Vive La Révolution

February 25, 2016

In a recent blog I talked about the Khan Academy, a non-profit educational organisation which aims for nothing less than to provide "a free, world-class education for anyone, anywhere". The models and ideas behind it - things such as self-paced learning, flipping the classroom, expecting mastery - had me babbling ecstatically about the potential of elearning and the future of education generally.
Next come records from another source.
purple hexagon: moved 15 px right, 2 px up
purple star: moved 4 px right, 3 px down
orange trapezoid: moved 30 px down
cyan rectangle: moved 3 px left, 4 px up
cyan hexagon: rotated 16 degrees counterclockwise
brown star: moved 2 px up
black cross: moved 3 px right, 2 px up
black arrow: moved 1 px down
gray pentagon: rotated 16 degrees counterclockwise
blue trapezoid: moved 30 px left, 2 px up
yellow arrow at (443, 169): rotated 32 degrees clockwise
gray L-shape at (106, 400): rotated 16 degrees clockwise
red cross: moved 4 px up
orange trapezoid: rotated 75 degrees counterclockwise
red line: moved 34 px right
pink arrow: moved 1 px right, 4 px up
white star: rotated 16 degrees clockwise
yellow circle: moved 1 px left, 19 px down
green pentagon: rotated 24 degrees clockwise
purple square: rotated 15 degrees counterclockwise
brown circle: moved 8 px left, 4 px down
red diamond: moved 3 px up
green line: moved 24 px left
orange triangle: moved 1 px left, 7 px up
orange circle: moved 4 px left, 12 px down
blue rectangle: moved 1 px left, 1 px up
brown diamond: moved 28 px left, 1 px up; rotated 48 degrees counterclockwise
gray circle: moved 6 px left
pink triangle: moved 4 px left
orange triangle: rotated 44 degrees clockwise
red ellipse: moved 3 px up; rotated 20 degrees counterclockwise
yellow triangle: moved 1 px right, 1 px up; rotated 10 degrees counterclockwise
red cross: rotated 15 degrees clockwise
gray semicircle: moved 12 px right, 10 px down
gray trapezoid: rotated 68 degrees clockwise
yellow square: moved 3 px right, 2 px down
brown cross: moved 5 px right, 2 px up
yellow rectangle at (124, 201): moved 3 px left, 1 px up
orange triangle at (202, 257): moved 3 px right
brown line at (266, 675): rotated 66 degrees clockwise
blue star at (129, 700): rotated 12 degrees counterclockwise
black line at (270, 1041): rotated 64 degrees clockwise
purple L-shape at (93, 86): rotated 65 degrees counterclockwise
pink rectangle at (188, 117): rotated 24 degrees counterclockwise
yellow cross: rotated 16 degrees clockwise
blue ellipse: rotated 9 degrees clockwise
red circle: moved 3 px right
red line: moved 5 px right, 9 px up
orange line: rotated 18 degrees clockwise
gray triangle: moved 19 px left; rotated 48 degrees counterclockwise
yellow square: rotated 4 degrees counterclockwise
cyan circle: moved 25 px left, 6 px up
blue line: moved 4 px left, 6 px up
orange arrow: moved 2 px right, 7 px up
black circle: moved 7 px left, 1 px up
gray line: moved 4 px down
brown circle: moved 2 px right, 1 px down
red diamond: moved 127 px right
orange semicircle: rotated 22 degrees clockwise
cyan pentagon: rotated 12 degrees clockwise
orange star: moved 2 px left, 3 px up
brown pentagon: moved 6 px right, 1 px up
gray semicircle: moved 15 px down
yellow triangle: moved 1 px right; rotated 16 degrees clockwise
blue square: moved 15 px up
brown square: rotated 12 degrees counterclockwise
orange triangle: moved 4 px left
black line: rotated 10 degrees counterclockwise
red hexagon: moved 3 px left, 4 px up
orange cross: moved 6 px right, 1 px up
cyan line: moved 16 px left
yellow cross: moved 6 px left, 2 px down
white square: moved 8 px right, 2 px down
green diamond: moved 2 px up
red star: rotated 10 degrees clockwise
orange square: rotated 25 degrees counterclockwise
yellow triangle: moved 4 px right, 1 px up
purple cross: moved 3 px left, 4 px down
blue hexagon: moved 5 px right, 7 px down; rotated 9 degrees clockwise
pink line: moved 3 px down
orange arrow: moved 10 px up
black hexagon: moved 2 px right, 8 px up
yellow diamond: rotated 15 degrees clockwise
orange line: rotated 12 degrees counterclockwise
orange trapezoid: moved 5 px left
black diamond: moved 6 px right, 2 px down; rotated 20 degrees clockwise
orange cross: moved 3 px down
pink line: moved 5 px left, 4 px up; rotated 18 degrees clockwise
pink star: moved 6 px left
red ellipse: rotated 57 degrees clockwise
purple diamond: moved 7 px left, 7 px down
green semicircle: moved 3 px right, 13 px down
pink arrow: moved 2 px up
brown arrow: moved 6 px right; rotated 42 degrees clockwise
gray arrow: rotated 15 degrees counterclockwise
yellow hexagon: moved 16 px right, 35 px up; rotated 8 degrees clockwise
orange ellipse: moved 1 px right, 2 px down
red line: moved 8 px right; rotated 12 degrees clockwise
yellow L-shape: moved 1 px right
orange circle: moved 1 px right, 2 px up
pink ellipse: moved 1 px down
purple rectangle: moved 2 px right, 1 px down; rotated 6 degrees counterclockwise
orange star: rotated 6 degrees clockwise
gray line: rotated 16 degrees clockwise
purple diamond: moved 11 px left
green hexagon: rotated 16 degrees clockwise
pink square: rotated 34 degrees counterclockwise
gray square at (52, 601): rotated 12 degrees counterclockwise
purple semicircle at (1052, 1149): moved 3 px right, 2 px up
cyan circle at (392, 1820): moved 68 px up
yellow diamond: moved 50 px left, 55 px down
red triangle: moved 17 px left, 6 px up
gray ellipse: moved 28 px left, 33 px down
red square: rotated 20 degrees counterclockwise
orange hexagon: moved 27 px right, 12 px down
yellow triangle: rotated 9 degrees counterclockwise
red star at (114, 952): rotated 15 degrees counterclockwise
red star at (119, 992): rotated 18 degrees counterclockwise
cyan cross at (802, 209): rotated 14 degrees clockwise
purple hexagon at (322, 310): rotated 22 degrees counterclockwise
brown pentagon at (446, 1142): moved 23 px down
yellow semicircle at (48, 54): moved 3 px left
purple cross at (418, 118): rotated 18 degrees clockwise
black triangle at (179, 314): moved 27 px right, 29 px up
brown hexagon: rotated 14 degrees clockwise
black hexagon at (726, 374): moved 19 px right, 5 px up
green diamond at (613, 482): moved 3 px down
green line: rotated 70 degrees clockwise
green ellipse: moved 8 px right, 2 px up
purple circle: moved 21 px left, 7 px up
(You can read those ecstatic babbles here).

 

In this blog, I just want to tell you a bit about some work we've been doing lately which, to my great joy and delight, actually puts some of these Khan Academy tenets into practice.

 

We have a contract with a professional accounting certification body, where each year we work together to update the courses we've built. This year the work involved creating several new courses as well.

 

These new courses are self-paced - it's elearning, after all - meaning that people can pause, go back, and repeat as necessary; can go over things as many times as they want; can access it anywhere, anytime, whether that's at work, or sat in a coffee shop, or at 11pm when the kids are finally asleep.

 

They also hold this idea of expecting mastery. Each course is broken down into about 10 modules, each of them encapsulating a different concept. Each module has a 'Quick Quiz' at the end - results aren't counted as part of the certification assessment, but you cannot move on to the next module until you've got 100% in this module's quiz. We expect you to know everything you need to before we allow you to move on. We expect mastery of the subject.

 

There's also potential here for this flipped classroom environment. In the world of the Khan Academy, this means doing the classroom lecture as homework (via YouTube videos) and then in the classroom, doing the work that would traditionally be assigned as homework. The benefits of this are that the teacher, rather than talking at 30 blank-faced people for an hour, gets to interact with the students and step in where they need help - the teacher gets to actually teach! And the students, rather than sitting in passive silence, can interact with one another, mentoring each other where needed.

 

In terms of our elearning, the potential for this kind of environment is here. For starters we have exercises scattered throughout the course that link to an online forum. So you can submit your own answer, and then see how other students have responded to the same question. But that only takes you so far. I've said the potential is here because this isn't something we as elearning developers can control. What's needed here is something we can't provide: namely, discussion with someone else who's studying the course.

 

Maybe you grab a drink with someone who works a few offices down from you, and talk through pieces you've struggled with or a concept they found interesting. You figure things out together. You learn together.

 

Or maybe you work for a company who buys these courses in bulk, and someone organises meetings where you can all come together and share your thoughts on what you've been learning. Maybe you debate. Maybe you disagree. Maybe you turn to the resident expert in the room for a final, definitive opinion - the way students in a classroom might call a teacher over to consult on something they can't figure out alone.

 

Like I said - potential, and not something we can provide. We can only suggest. But just imagine, if learning worked this way. The 70:20:10 model states that only 10% of our learning is done through formal programmes. Imagine if we gave more attention to the 70% and 20% of experiential and social learning. Imagine if people stopped seeing elearning as a complete solution to everything, and started to realise it's only meant to be a part of a bigger picture.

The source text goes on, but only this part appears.